We are given with the amplitudes of the three waves which are classified as coherent and that they arrive at a given point with a successive phase difference. Thus, we will visualize the given situation and find the positions of the wave when they arrive at the given point. Then we will find the resultant of the three in a step by step manner.
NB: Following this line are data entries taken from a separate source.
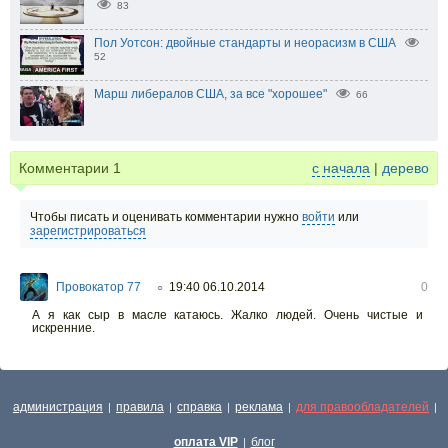
83
Пол Уотсон: двойные стандарты и неорасизм в США
52
Марш либералов США, за все "хорошее"
66
Комментарии
1
с начала
|
дерево
Чтобы писать и оценивать комментарии нужно
войти
или
зарегистрироваться
Провокатор 77
19:40 06.10.2014
0
○
А я как сыр в масле катаюсь. Жалко людей. Очень чистые и
искренние.
администрация
правила
справка
реклама
для правообладателей
|
|
|
|
|
оплата VIP
блог
|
Complete step by step solution:
Here,
It is said that the waves are in a phase difference of $\dfrac{\pi }{2}$ successively. Thus, the second wave is in a phase difference of $\dfrac{\pi }{2}$ with the first wave and the third wave is in a phase difference of $\dfrac{\pi }{2}$ with the second wave.
Now,
Clearly,
The third wave will be in a phase difference of $\pi$ with the first wave, which means the third wave will have a direction opposite to that of the first wave.
Thus, the resultant amplitude of the first and the third wave will be the difference between their individual amplitudes.
Now,
${A_1} = 12mm$
${A_3} = 4mm$
Thus,
Resultant amplitude, ${A_{R1}} = (12 - 4)mm = 8mm$
Now,
The direction of the resultant amplitude will be in the direction of the fundamental wave which had higher amplitude.
Thus, the direction will be in the direction of the first wave.
Again,
Clearly,
The second wave will be at a phase difference of $\dfrac{\pi }{2}$ with the resultant of the first and the third wave.
Now,
${A_3} = 6mm$
Thus,
The resultant will be:
${A_R} = \sqrt {{A_{R1}}^2 + {A_3}^2}$
Putting in the values in the equation,
${A_R} = \sqrt {{8^2} + {6^2}}$
After further calculation, we get
${A_R} = 10mm$

Hence, the correct option is (B).

Note: In this case it was told that the waves were at phase difference of $\dfrac{\pi }{2}$ successively and thus we had that the second wave was flowing $\dfrac{\pi }{2}$ ahead of the first one and the third wave was flowing $\dfrac{\pi }{2}$ ahead of the second one. But if it was told that the waves were at a phase difference of $\dfrac{\pi }{2}$ with each other, then the case would have been that the second wave would have been flowing with a phase difference of $\dfrac{\pi }{2}$ with the first wave as well as the third wave and so on. Thus, the total calculation process would have been different.